Comments and Quality Control

I've written before about the value of filtering out abusive or otherwise unconstructive comments for the sake of promoting reasoned discussion. It's an easy decision to delete comments that don't contribute to the conversation at all. I'm less sure what to do about relevant but low-quality comments. At present I tend to just leave them there but ignore them. (Of course, sometimes I fail to respond to good comments for other reasons, e.g. lack of time.)

But this liberal policy has some unfortunate consequences. The inclusion of low-quality comments may bring down the quality of discussion overall. As Tyler Cowen observes, "the best comments come in the first fifteen or so, after which quality declines precipitously and often exponentially." Short comments are no problem, I think, but long rambling ones are a disincentive for later readers. (One may feel obligated to read the earlier comments before responding, or even feel less comfortable responding to the original post after the conversation has apparently "moved on" to the rambler's choice of tangent.)

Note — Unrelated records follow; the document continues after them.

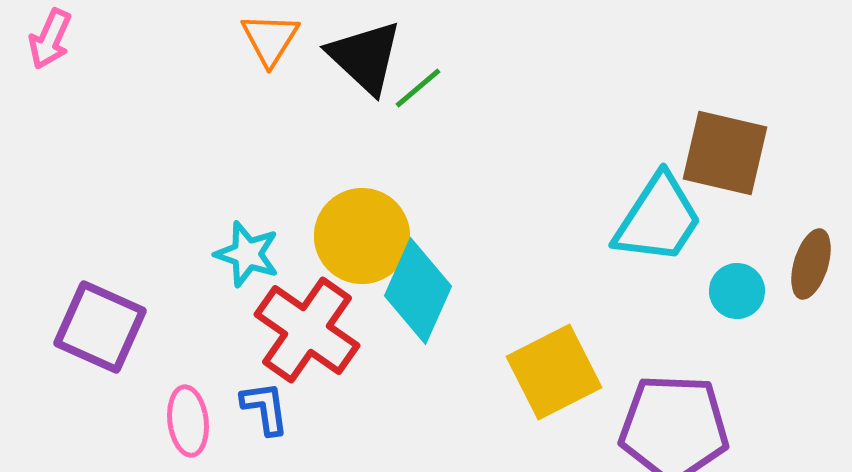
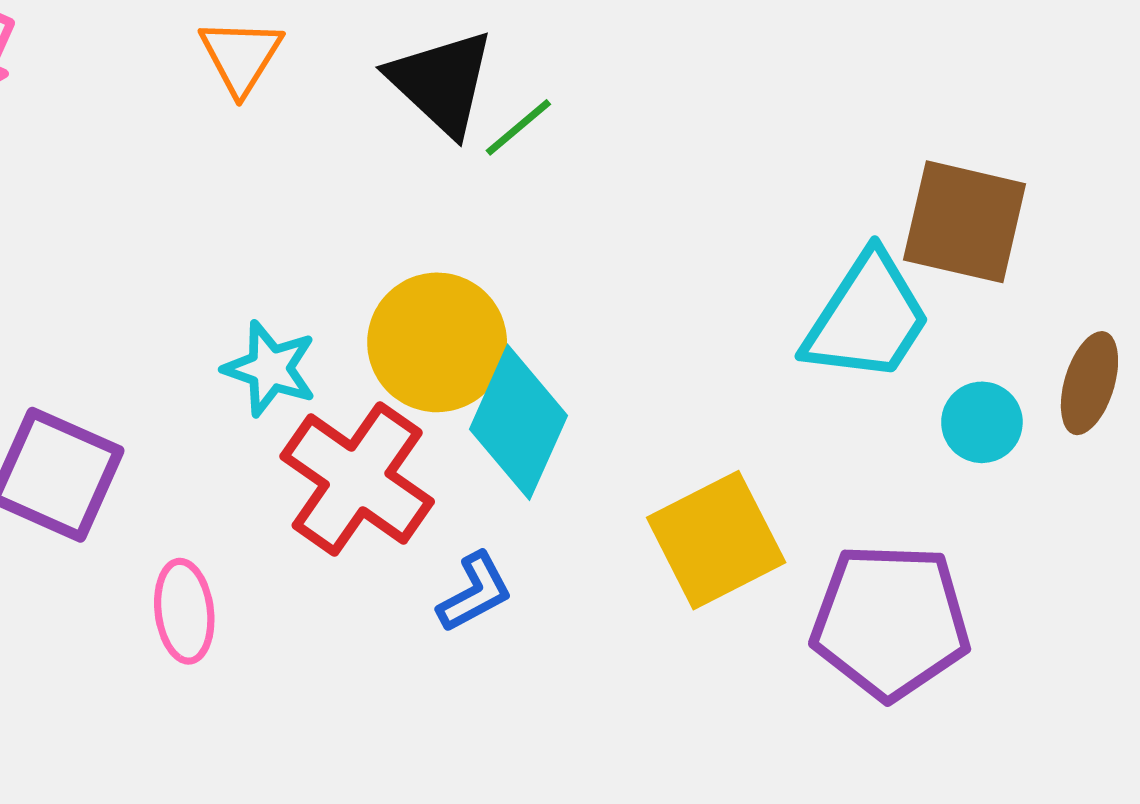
orange triangle: (270, 39) -> (241, 56), moved
blue L-shape: (265, 408) -> (475, 592), moved, turned 70

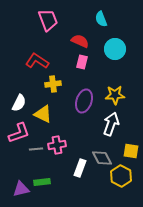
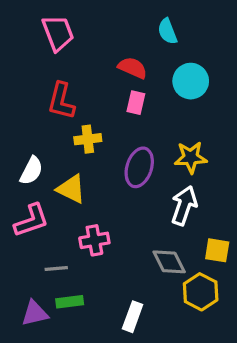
pink trapezoid: (48, 20) -> (58, 33), moved
red L-shape: (37, 61) -> (61, 101), turned -110
gray line: (36, 149) -> (56, 269), moved
white rectangle: (80, 168) -> (133, 317), moved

The ideal solution would be to have graded levels of comment prominence. I like blog templates which highlight the blogger's own comments relative to the norm. It would also be helpful to be able to make some particular comments less prominent than the norm. The text might be 'greyed out', for example, paled or even completely hidden by default unless readers select to 'click here to display this comment', or some such. Most readers could thus easily ignore the comment, reducing the risk that it will derail the thread, without resorting to heavy-handed deletion (which risks provoking [misguided] complaints of "censorship").

[I've posted this feature suggestion to the Blogger help group, and anyone who likes it is also encouraged to tell Blogger, since they will be more likely to implement a feature for which there is more demand.]

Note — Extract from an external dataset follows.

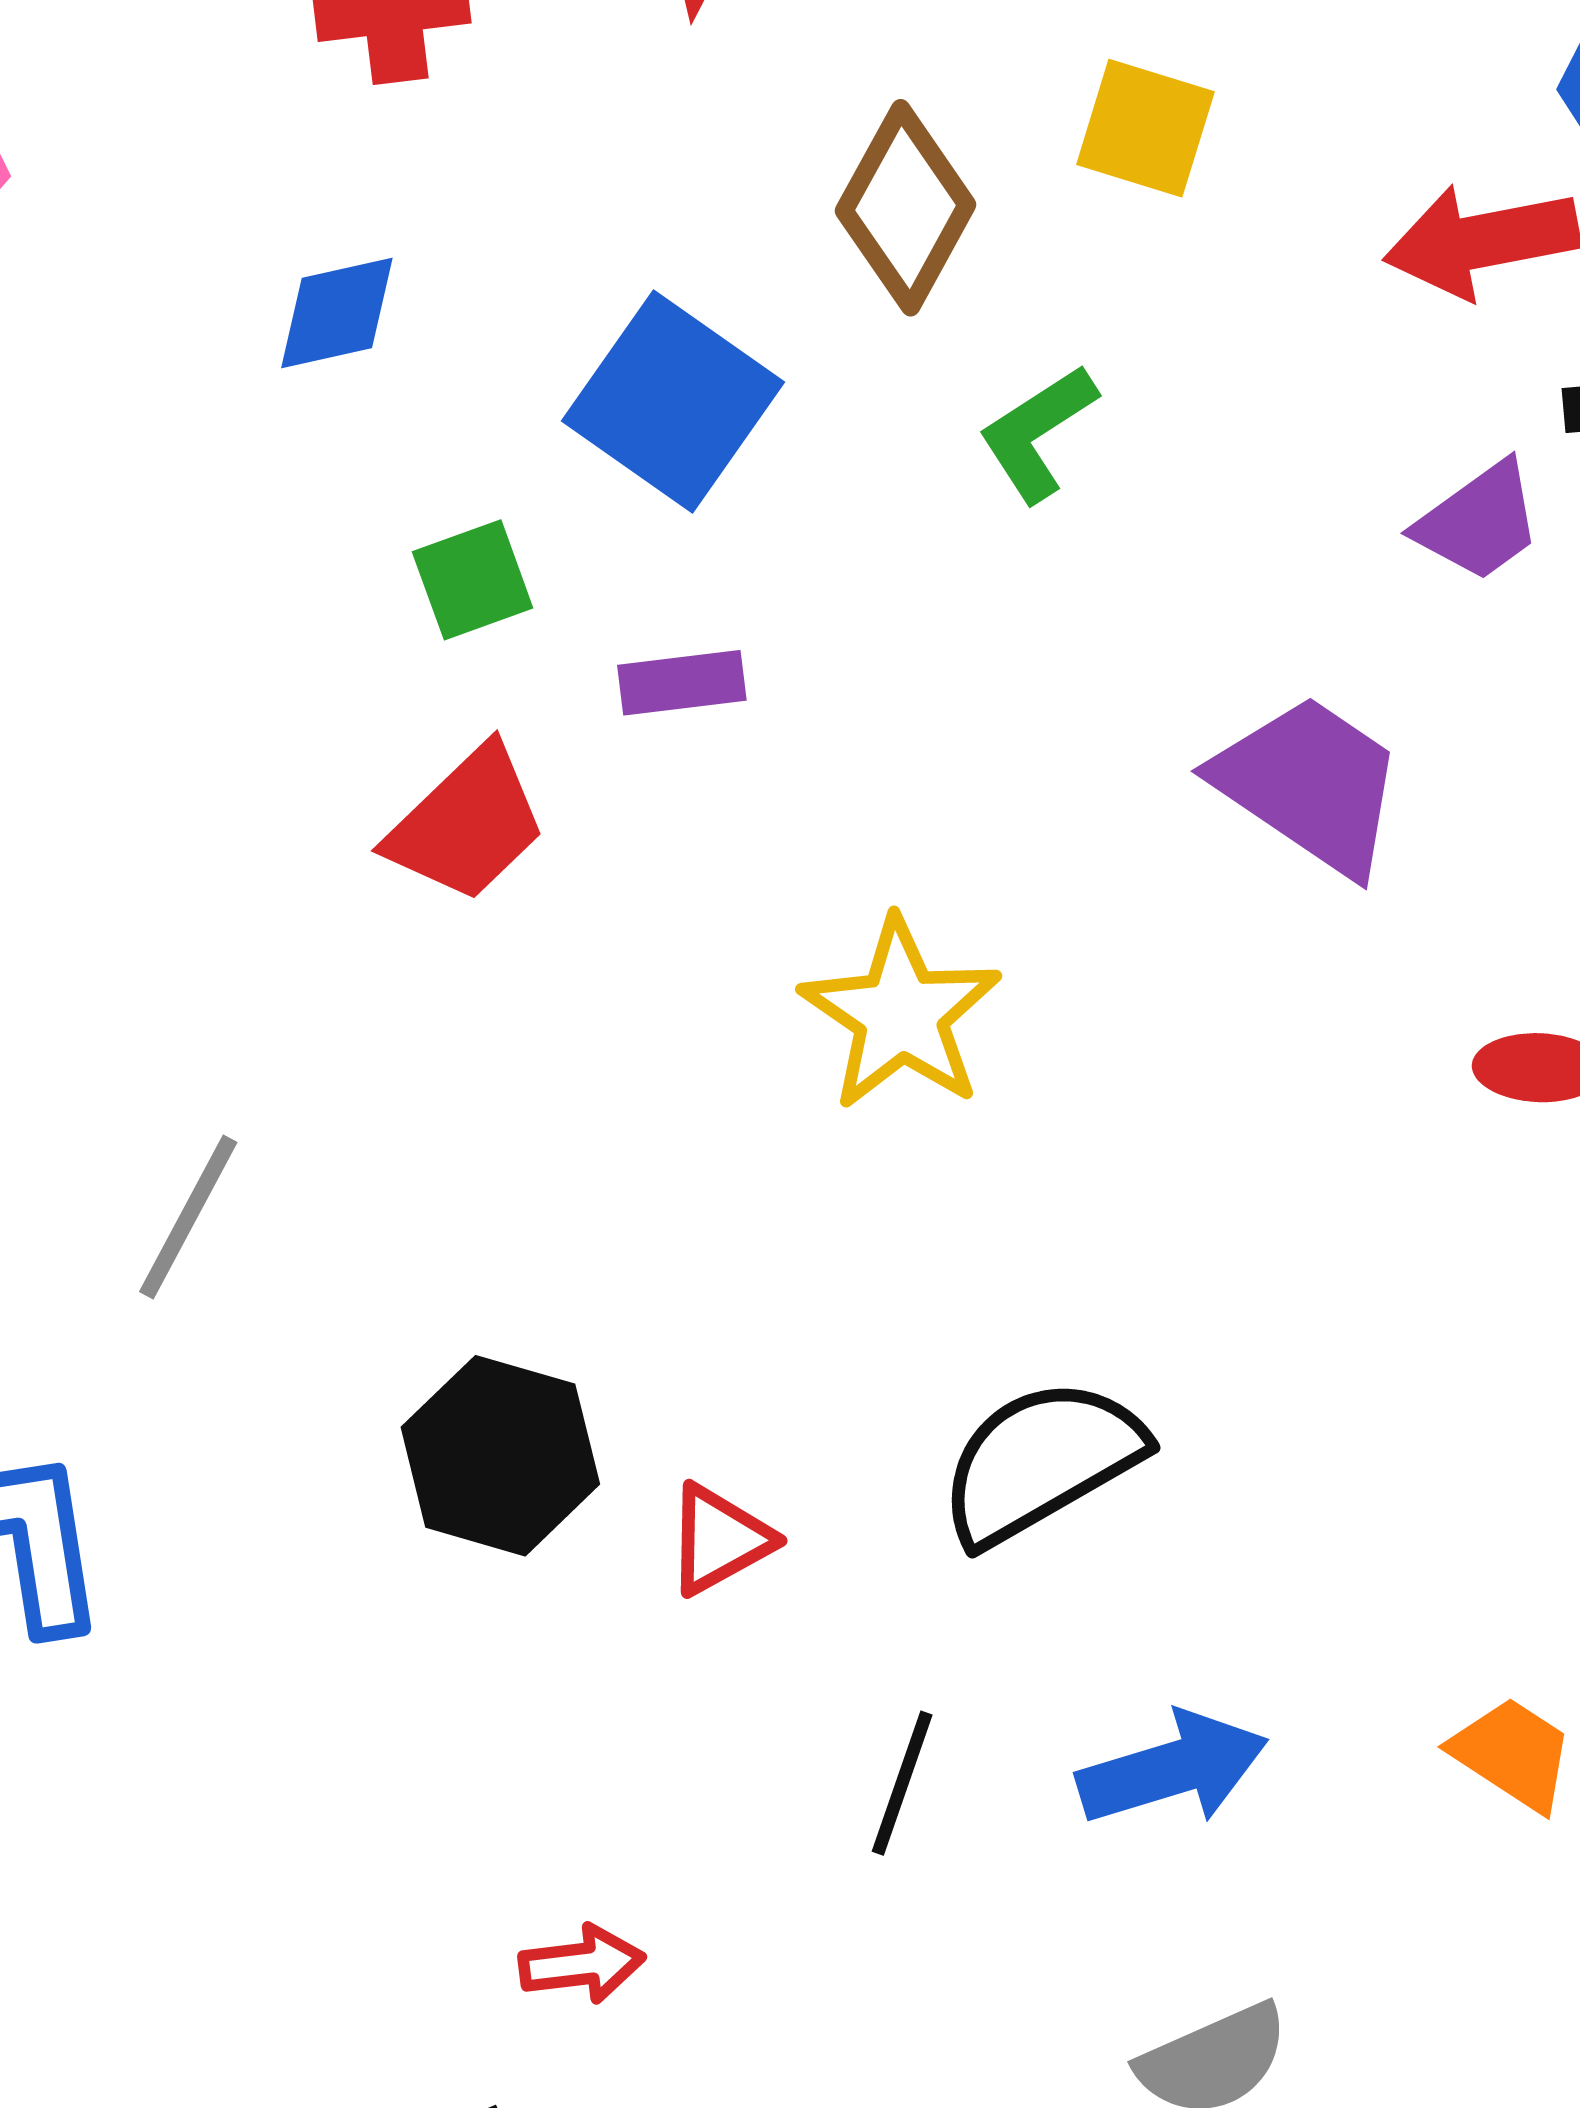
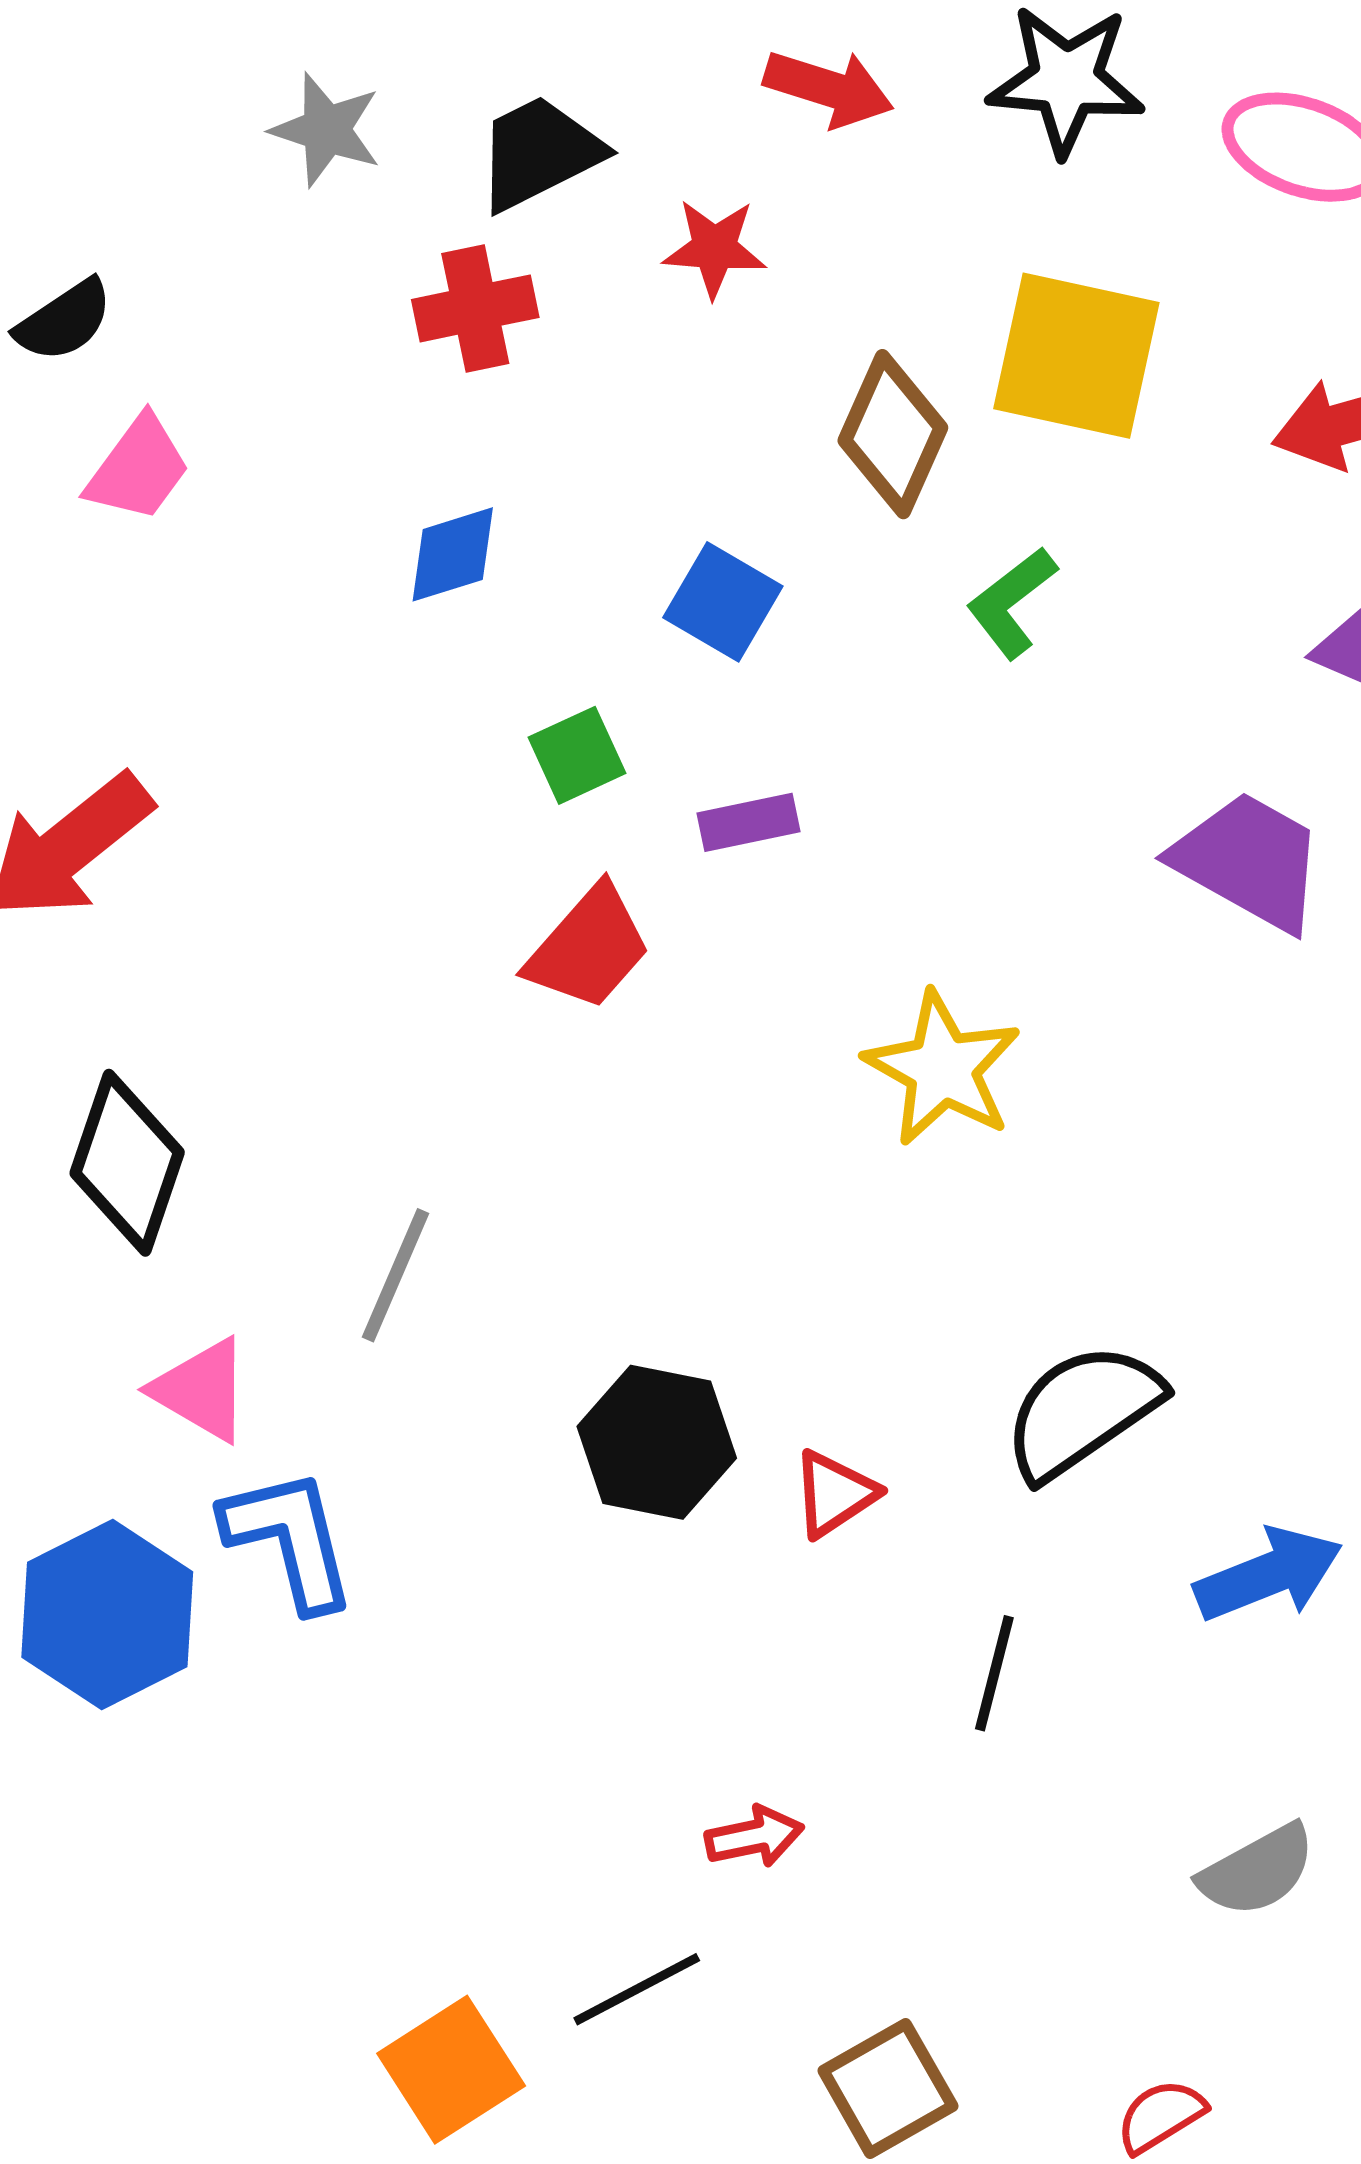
yellow square: (1145, 128) -> (1076, 356), size x1.6
blue square: (673, 402) -> (723, 602), size x0.7
blue arrow: (1173, 1769) -> (1269, 1574), moved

In the meantime, I'm tempted by the following policy: if a comment is both lengthy (i.e. more than a couple of sentences) and unproductive (by my lights), I may delete it and invite the commenter to instead repost the comment on their own blog -- they are then welcome to post the link in my comment thread, since that is far less obtrusive and distracting. (I'm happy to email the person their deleted comment, of course, so they needn't worry about having to rewrite it from scratch.)

Feedback welcome: Is this a good policy -- would it serve to increase the quality of discussions on this blog (which I think is generally quite high to begin with)? Does it seem reasonable? All things considered, do you think I should implement it?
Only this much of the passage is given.